We do not understand why the remedy for the trial court’s failure to enter contemporaneous written reasons for guidelines leniency, i.e. a sentence less severe than the minimum prescribed by the guidelines, is to resentence within the guidelines unless the defendant asks to have his plea vacated. The defect is attributable to no conduct, action or inaction by the defendant. The remedy punishes the defendant for a trial judge’s mistake. We wonder why the remedy isn’t simply to remand to the trial judge for the entry of the written reasons.
We distinguish this, of course, from the converse situation where the trial court imposes more severe punishment than the guidelines maximum and within the penalty prescribed by the law violated, but has failed to file seasonably a written explanation of the reasons for the departure. The idea underlying a reversal of that sentence with a remand for resentencing within the guidelines is simply an application of the strict construction which must be applied to all penal statutes. See § 775.021, Fla.Stat. (1991). Atrial court can sentence more harshly than the *1226guidelines allow, but only if on sentencing day the judge strictly complies with the letter of the guidelines departure provisions. See § 921.001(5), (6), (7) and (8), Fla.Stat. (1991); Fla.R.Crim.P. 3.701(d)(ll).
We are concerned that to apply that same result to leniency departures would amount to a profound alteration of these principles. It would also seem a result in search of a rationale. It might reasonably be seen as adding a perverse twist to the old aphorism — “When the constable blunders the guilty go free” — by holding that when the judge blunders, the innocent2 get punished.
It does appear, however, to us that this result is indeed commanded by Pope. We expressly note that the departure there was above, not below, the guidelines. Nevertheless, in unmistakable language, the court held that “when an appellate court reverses a departure sentence because there were no written reasons, the court must remand for resentencing with no possibility of departure from the guidelines.”3 561 So.2d at 556. At the same time, the court receded from any inconsistency with its earlier decision in Barbera v. State, 505 So.2d 413 (Fla.1987), where the departure was below guidelines and the court had remanded for the entry of written reasons. Although the court might appear — strictly speaking — to some to have gone even farther than the facts of Pope would seem to have required, its holding is definitely categorical.
Because we are bound to follow Pope, we reverse either for resentencing within the guidelines or for withdrawal of the plea. We also take the opportunity, however, to certify the following question as one of great public importance:
DOES Pope v. State, 561 So.2d 554 (Fla. 1990), REQUIRE BELOW GUIDELINES DEPARTURE SENTENCES WITHOUT CONTEMPORANEOUS WRITTEN REASONS, WHERE THE DEFENDANT IS WITHOUT FAULT IN THE SENTENCING PROCESS, TO BE REVERSED FOR RESENTENCING WITHIN THE GUIDELINES?
REVERSED AND REMANDED WITH DIRECTIONS; QUESTION CERTIFIED.
ANSTEAD and POLEN, JJ., concur.

. We would certainly have no difficulty in affirming these reasons, if set down in a contemporaneous written order, as a valid basis for a leniency departure from the guidelines.

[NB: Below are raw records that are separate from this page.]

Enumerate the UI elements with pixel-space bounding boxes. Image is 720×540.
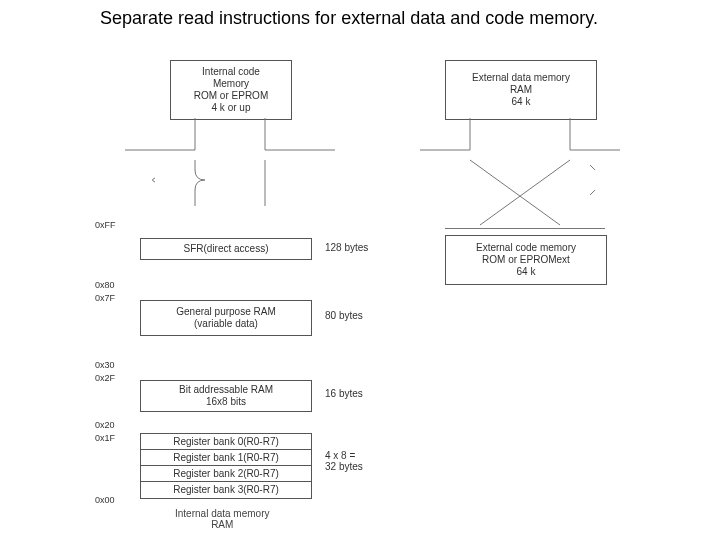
addr-20: 0x20 bbox=[95, 420, 115, 430]
svg-line-11 bbox=[590, 190, 595, 195]
external-code-box: External code memory ROM or EPROMext 64 … bbox=[445, 235, 607, 285]
bank0-label: Register bank 0(R0-R7) bbox=[173, 436, 279, 448]
sfr-box: SFR(direct access) bbox=[140, 238, 312, 260]
internal-data-memory-label: Internal data memory RAM bbox=[175, 508, 270, 530]
addr-00: 0x00 bbox=[95, 495, 115, 505]
bitram-label1: Bit addressable RAM bbox=[179, 384, 273, 396]
bank1-label: Register bank 1(R0-R7) bbox=[173, 452, 279, 464]
banks-bytes: 4 x 8 = 32 bytes bbox=[325, 450, 363, 472]
page-title: Separate read instructions for external … bbox=[100, 8, 598, 29]
bank3-box: Register bank 3(R0-R7) bbox=[140, 481, 312, 499]
addr-2f: 0x2F bbox=[95, 373, 115, 383]
addr-30: 0x30 bbox=[95, 360, 115, 370]
gpram-label1: General purpose RAM bbox=[176, 306, 276, 318]
sfr-label: SFR(direct access) bbox=[183, 243, 268, 255]
svg-line-8 bbox=[470, 160, 560, 225]
addr-80: 0x80 bbox=[95, 280, 115, 290]
bitram-box: Bit addressable RAM 16x8 bits bbox=[140, 380, 312, 412]
bank3-label: Register bank 3(R0-R7) bbox=[173, 484, 279, 496]
gpram-label2: (variable data) bbox=[194, 318, 258, 330]
bitram-label2: 16x8 bits bbox=[206, 396, 246, 408]
sfr-bytes: 128 bytes bbox=[325, 242, 368, 253]
svg-line-10 bbox=[590, 165, 595, 170]
bank2-label: Register bank 2(R0-R7) bbox=[173, 468, 279, 480]
bitram-bytes: 16 bytes bbox=[325, 388, 363, 399]
diagram-area: Internal code Memory ROM or EPROM 4 k or… bbox=[0, 50, 720, 540]
ext-code-top-line bbox=[445, 228, 605, 229]
svg-line-9 bbox=[480, 160, 570, 225]
addr-7f: 0x7F bbox=[95, 293, 115, 303]
gpram-bytes: 80 bytes bbox=[325, 310, 363, 321]
addr-ff: 0xFF bbox=[95, 220, 116, 230]
gpram-box: General purpose RAM (variable data) bbox=[140, 300, 312, 336]
addr-1f: 0x1F bbox=[95, 433, 115, 443]
external-code-label: External code memory ROM or EPROMext 64 … bbox=[476, 242, 576, 278]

. We obviously use the term "innocent” as meaning with regard to the sentencing procedure.

. Quaere whether, if a defendant elects to withdraw the plea, upon resentencing after a jury verdict the trial court with written reasons could sentence again to less than what the guidelines require? And where the original sentencing followed a jury verdict, why should the one who pleads but not the one who goes to trial get to start over?